En ce qui concerne les écoles, les collèges et les lycées, pensés par les apologues béats de la République comme des institutions réputées œuvrer généreusement à l’égalisation des conditions et des « chances », comme ils disent, les réalités vécues et subies par les jeunes racisé.e.s des quartiers populaires sont tout autres. Très souvent et trop souvent, ils y découvrent des discriminations raciales et sociales qui se traduisent par des parcours scolaires amputés et professionnalisés qui vont avoir des conséquences majeures tout au long de leur existence. Cela aide à mieux comprendre les raisons pour lesquelles certains de ces jeunes s’en prennent parfois à l’institution scolaire, qu’ils perçoivent non comme un lieu d’émancipation, de liberté et d’égalité, mais comme un lieu de reproduction des inégalités sociales et raciales subies par leurs parents et par eux-mêmes.

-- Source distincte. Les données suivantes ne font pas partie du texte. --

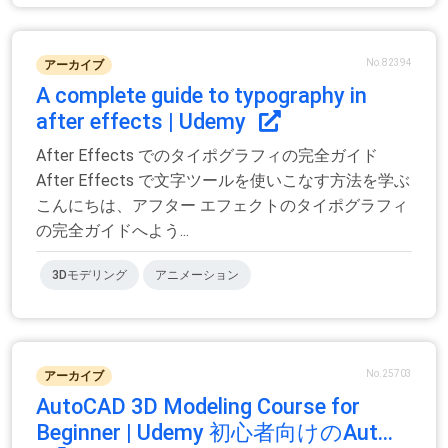
No.82394
アーカイブ
A complete guide to typography in
after effects | Udemy
After Effects でのタイポグラフィの完全ガイド
After Effects で文字ツールを使いこなす方法を学ぶ
こんにちは、アフター エフェクトのタイポグラフィ
の完全ガイドへよう...
3Dモデリング
アニメーション
No.25703
アーカイブ
AutoCAD 3D Modeling Course for
Beginner | Udemy 初心者向けのAut...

S. M.On entend souvent dire que les valeurs de la République : liberté, égalité, fraternité devraient être acceptées par tous ceux qui vivent en France. Cependant, vous dites dans votre livre que ces valeurs n’ont pas toujours guidé les décisions politiques. Vous soutenez que la France a un passé colonial qui n’est pas convenablement abordé.

O. L. G. — En ce qui concerne l’histoire coloniale de la France, certains pans de cette histoire demeurent pour partie occultés ou euphémisés par nombre de responsables politiques, de droite comme de gauche. Plus grave encore, et ce depuis le vote de la loi du 23 février 2005 relative à « l’œuvre » prétendument accomplie par ce pays dans les territoires de son empire, on assiste à une réhabilitation pour le moins singulière de la colonisation dont certains vantent de nouveau les bienfaits supposés. Cette loi constitue une double exception. D’une part parce que la France est la seule ancienne puissance coloniale à avoir voté des dispositions législatives faisant l’apologie de ce passé. D’autre part parce que si l’État doit s’occuper de beaucoup de choses, il y a un domaine dans lequel il ne saurait intervenir, sauf à méconnaitre les principes démocratiques qui sont les siens : celui de l’histoire, surtout lorsqu’il s’agit d’en imposer une interprétation officielle, comme l’établit l’article premier de cette même loi — toujours pas abrogée.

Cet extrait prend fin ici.